Cervical cancer: 4th most common (...but preventable!) cancer in women worldwide.
Cervical cancer is a type of cancer that occurs in a woman’s cervix – the entrance to the uterus from the vagina.
According to the World Health Organization (WHO), cervical cancer is the 4th most common cancer in women worldwide in year 2018. There are estimated 570,000 women diagnosed with cervical cancer worldwide, and around 311,000 women died from the disease in the said period. 1
Based on the study carried out by Walboomers et al, most cases of cervical cancer (>99%) are linked to human papillomavirus (HPV).2 Although most HPV infections can resolve spontaneously without causing symptoms, frequent infections may lead to pathologic pathways, causing cancer cells to develop.
However, cervical cancer is one of the few cancers that are preventable! 3
Ways to prevent cervical cancer.
1. HPV vaccination
HPV vaccines are available to protect us from HPV infections.
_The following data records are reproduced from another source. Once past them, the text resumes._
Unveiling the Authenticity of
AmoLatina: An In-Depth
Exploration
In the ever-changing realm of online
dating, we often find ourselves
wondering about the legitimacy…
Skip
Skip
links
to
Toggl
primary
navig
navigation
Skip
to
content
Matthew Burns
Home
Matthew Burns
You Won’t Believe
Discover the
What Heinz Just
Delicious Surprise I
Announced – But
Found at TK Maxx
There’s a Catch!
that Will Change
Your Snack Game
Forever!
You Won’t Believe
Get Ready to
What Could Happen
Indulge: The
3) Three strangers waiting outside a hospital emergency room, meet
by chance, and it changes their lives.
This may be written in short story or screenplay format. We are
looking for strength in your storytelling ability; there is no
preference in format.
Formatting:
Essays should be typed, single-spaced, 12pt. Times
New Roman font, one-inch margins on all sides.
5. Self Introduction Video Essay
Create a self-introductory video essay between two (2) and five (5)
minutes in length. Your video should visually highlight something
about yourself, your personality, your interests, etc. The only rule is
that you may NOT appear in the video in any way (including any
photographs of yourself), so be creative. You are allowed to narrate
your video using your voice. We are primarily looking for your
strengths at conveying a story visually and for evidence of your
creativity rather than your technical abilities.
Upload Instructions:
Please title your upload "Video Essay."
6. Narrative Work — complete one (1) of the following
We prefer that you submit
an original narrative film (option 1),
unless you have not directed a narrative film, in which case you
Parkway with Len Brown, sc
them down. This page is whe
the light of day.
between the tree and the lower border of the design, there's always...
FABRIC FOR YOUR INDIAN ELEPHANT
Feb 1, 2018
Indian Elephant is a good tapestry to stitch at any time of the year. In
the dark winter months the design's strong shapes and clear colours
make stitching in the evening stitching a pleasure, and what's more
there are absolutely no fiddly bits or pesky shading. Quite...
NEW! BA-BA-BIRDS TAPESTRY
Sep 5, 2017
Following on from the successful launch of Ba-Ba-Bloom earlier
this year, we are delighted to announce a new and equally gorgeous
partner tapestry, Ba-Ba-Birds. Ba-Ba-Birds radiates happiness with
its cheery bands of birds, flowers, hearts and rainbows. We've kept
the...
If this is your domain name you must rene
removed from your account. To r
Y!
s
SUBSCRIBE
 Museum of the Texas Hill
However, it is important to note that HPV vaccine can only prevent individuals from getting HPV infection, but not treating an existing infection.
2. Avoid promiscuous sexual activity
HPV infection can be passed from one person to another via skin-to-skin contact. Therefore, avoid promiscuous sexual activity may lower your risk of exposure to HPV.
3. Use a condom
As mentioned, HPV infection can be transmitted from one to another via skin contact. Hence, using a condom during sexual intercourse may minimize the risk of getting HPV infection.
4. Quit smoking
Not smoking is a significant action that can reduce the risk of cervical cancer. A study even showed that quitting smoking before cervical cancer treatment may improve survival rate!4
JM W, MV J, MM M, FX B, JA K, KV S, et al. Human Papillomavirus Is a Necessary Cause of Invasive Cervical Cancer Worldwide. The Journal of pathology; 1999. 189(1).
American Cancer Society. Can Cervical Cancer Be Prevented | Ways to Prevent Cervical Cancer [Internet]. [cited 2020 Jul 9]. Available from: https://www.cancer.org/cancer/cervical-cancer/causes-risks-prevention/prevention.html
Waggoner SE, Darcy KM, Fuhrman B, Parham G, Lucci J, Monk BJ, et al. Association between cigarette smoking and prognosis in locally advanced cervical carcinoma treated with chemoradiation: A Gynecologic Oncology Group study. Gynecologic Oncology; 2006.